Review ArticleVolume 73, Issue 8, March 2019

JOURNAL:J Am Coll Cardiol. Article Link

PCI and CABG for Treating Stable Coronary Artery Disease

T Doenst, A Haverich, P Serruys et al. Keywords: heart team; prognosis; survival benefit

ABSTRACT


Percutaneous coronary intervention (PCI) and coronary artery bypass grafting (CABG) are considered revascularization procedures, but only CABG can prolong life in stable coronary artery disease. Thus, PCI and CABG mechanisms may differ. Viability and/or ischemia detection to guide revascularization have been unable to accurately predict treatment effects of CABG or PCI, questioning a revascularization mechanism for improving survival.

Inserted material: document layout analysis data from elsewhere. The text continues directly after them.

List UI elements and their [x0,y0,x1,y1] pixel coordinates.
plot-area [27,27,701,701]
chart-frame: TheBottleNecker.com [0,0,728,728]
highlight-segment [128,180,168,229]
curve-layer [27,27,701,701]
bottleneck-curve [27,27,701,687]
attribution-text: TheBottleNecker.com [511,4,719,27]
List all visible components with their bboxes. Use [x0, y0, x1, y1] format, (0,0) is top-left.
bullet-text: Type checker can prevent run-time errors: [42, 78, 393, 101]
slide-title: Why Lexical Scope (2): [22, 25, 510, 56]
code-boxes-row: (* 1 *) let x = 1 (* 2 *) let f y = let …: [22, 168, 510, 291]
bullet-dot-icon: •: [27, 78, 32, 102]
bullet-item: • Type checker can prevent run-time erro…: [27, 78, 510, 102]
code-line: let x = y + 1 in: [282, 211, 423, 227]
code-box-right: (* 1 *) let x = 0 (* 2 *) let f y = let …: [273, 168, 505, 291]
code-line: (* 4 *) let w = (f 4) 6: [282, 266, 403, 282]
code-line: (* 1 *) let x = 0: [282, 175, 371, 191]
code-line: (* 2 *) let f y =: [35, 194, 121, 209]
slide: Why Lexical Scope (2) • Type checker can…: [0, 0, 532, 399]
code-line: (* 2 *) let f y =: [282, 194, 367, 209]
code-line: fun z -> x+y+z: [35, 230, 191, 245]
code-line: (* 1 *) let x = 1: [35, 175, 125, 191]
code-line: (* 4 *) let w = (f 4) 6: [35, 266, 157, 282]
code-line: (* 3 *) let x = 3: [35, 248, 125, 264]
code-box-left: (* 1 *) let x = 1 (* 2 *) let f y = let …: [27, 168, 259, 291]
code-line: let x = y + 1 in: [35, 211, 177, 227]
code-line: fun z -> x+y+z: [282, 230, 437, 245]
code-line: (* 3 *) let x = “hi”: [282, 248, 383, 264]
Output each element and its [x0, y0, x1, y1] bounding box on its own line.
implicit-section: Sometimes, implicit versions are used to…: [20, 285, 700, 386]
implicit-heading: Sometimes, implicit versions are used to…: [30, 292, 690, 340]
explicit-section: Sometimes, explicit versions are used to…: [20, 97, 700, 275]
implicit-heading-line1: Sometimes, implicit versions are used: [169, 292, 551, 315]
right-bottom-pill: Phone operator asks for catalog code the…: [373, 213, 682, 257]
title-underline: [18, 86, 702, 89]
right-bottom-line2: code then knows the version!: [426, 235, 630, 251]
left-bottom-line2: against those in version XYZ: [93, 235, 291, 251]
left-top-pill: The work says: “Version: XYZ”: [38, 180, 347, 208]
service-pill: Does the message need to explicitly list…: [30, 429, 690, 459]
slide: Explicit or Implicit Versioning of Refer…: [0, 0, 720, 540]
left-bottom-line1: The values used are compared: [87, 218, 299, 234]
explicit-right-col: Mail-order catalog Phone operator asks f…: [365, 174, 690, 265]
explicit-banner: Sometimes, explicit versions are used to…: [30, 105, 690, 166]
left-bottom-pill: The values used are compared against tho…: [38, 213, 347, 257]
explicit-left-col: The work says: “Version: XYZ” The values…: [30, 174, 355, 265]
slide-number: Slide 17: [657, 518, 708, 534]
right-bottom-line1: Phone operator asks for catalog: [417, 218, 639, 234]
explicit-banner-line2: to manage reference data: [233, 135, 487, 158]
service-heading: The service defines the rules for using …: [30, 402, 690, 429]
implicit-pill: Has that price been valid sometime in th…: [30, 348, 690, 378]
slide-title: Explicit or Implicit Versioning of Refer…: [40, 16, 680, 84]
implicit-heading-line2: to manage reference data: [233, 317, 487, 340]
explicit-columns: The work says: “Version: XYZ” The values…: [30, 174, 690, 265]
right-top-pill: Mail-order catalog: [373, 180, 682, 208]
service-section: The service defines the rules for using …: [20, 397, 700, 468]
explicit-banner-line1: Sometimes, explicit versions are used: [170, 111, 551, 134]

By contrast, preventing myocardial infarction may save lives. However, the majority of infarcts are generated by non–flow-limiting stenoses, but PCI is solely focused on treating flow-limiting lesions. Thus, PCI cannot be expected to significantly limit new infarcts, but CABG may do so through providing flow distal to vessel occlusions. All comparisons of CABG to PCI or medical therapy that demonstrate survival effects with CABG also demonstrate infarct reduction. Thus, CABG may differ from PCI by providing “surgical collateralization,” prolonging life by preventing myocardial infarctions. The evidence is reviewed here.